A spokesperson, Robert van Gool, described Liberty Comms as a downloadable app for giving and receiving telemetry and registry information. It provided details like what the drone is doing, who it belongs to, what the license number is and whether it has the authorization to fly in that area. More detailed information can be used by verified users in law enforcement.
Benefits of the Open Source Platform
According to van Gool, the immediate benefit of the Open Source Platform to the industry is that companies developing apps for drones will now be able to incorporate remote identification. Formerly, it has been a logistical and safety hurdle for unmanned air vehicles. Furthermore, drone app developers who have incorporated the InterUSS Platform will have tools ready to go if legislation changes FAA regulations to make more types of drone flights legal without waivers. Hence, the market for them will grow.
In early 2019, the platform’s first test involved a small handful of developers. Whereas, its second test in September recruited a larger list of participants: AirMap, AiRXOS (part of GE Aviation), ANRA Technologies, CNN, Flite Test, Kittyhawk.io, Uber, UASidekick, Wing and Skyward.
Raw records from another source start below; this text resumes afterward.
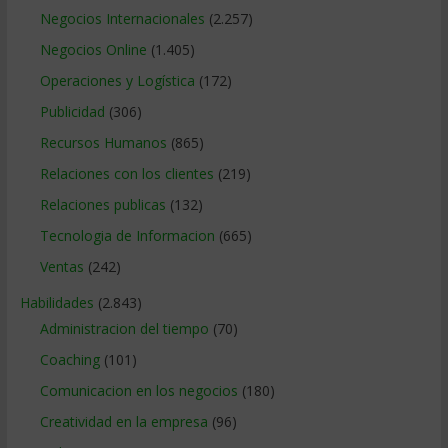
Negocios Internacionales
(2.257)
Negocios Online
(1.405)
Operaciones y Logística
(172)
Publicidad
(306)
Recursos Humanos
(865)
Relaciones con los clientes
(219)
Relaciones publicas
(132)
Tecnologia de Informacion
(665)
Ventas
(242)
Habilidades
(2.843)
Administracion del tiempo
(70)
Coaching
(101)
Comunicacion en los negocios
(180)
Creatividad en la empresa
(96)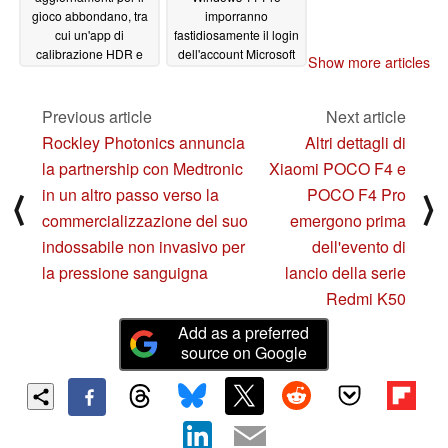
gioco abbondano, tra
imporranno
cui un'app di
fastidiosamente il login
calibrazione HDR e
dell'account Microsoft
Show more articles
VRR in modalità
durante l'installazione
windowed
02/19/2022
02/19/2022
Previous article
Next article
Rockley Photonics annuncia
Altri dettagli di
la partnership con Medtronic
Xiaomi POCO F4 e
in un altro passo verso la
POCO F4 Pro
⟨
⟩
commercializzazione del suo
emergono prima
indossabile non invasivo per
dell'evento di
la pressione sanguigna
lancio della serie
Redmi K50
Add as a preferred
source on Google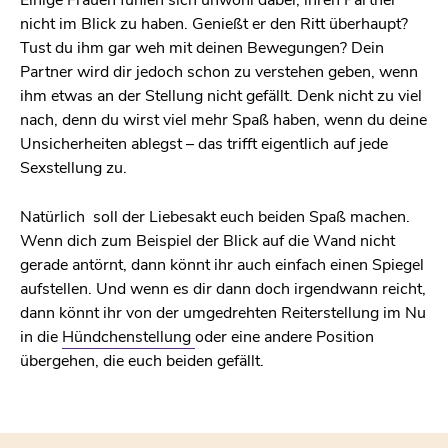
nicht im Blick zu haben. Genießt er den Ritt überhaupt?
Tust du ihm gar weh mit deinen Bewegungen? Dein
Partner wird dir jedoch schon zu verstehen geben, wenn
ihm etwas an der Stellung nicht gefällt. Denk nicht zu viel
nach, denn du wirst viel mehr Spaß haben, wenn du deine
Unsicherheiten ablegst – das trifft eigentlich auf jede
Sexstellung zu.
Natürlich soll der Liebesakt euch beiden Spaß machen.
Wenn dich zum Beispiel der Blick auf die Wand nicht
gerade antörnt, dann könnt ihr auch einfach einen Spiegel
aufstellen. Und wenn es dir dann doch irgendwann reicht,
dann könnt ihr von der umgedrehten Reiterstellung im Nu
in die
Hündchenstellung
oder eine andere Position
übergehen, die euch beiden gefällt.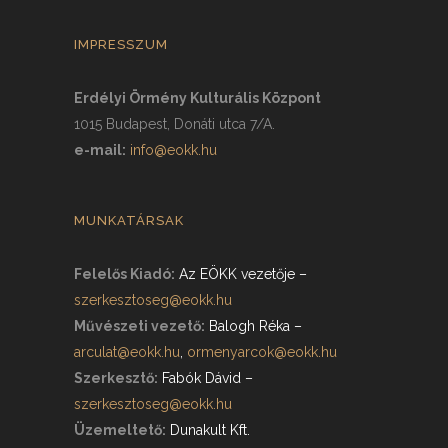
IMPRESSZUM
Erdélyi Örmény Kulturális Központ
1015 Budapest, Donáti utca 7/A.
e-mail:
info@eokk.hu
MUNKATÁRSAK
Felelős Kiadó:
Az EÖKK vezetője
–
szerkesztoseg@eokk.hu
Művészeti vezető:
Balogh Réka
–
arculat@eokk.hu
,
ormenyarcok@eokk.hu
Szerkesztő:
Fabók Dávid
–
szerkesztoseg@eokk.hu
Üzemeltető:
Dunakult Kft.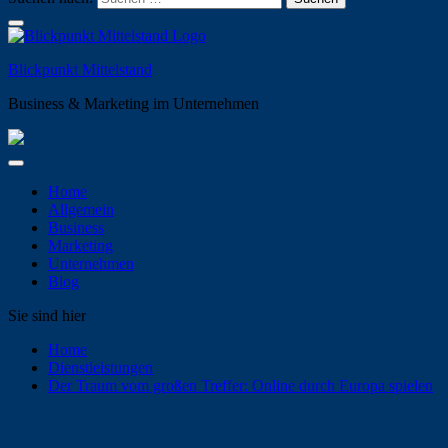
Blickpunkt Mittelstand
Business & Marketing im Unternehmen
Home
Allgemein
Business
Marketing
Unternehmen
Blog
Sie sind hier
Home
Dienstleistungen
Der Traum vom großen Treffer: Online durch Europa spielen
“InterUSS is really an outgrowth of those UTM research initiatives, so this has really been a work in progress for almost five years. The InterUSS Platform and recent remote identification demonstrations that we’ve done have been the result of organizing this work into an open-source project that now is managed by the Linux Foundation, and that initiative is about a year old,” AirMap co-founder Benjamin Marcus said.
“The standard is important not only to Wing but to all industry participants because we now have a consensus framework for exchanging data. (The ASTM committee that developed the standard included approximately 35 industry and regulator participants),” the email said. “This standard provides the foundation for progressing toward standards-based UTM services that enable safe coexistence of operations supported by diverse USSs as well Beyond Visual Line of Sight (BVLOS) and Ops Over People (OOP).”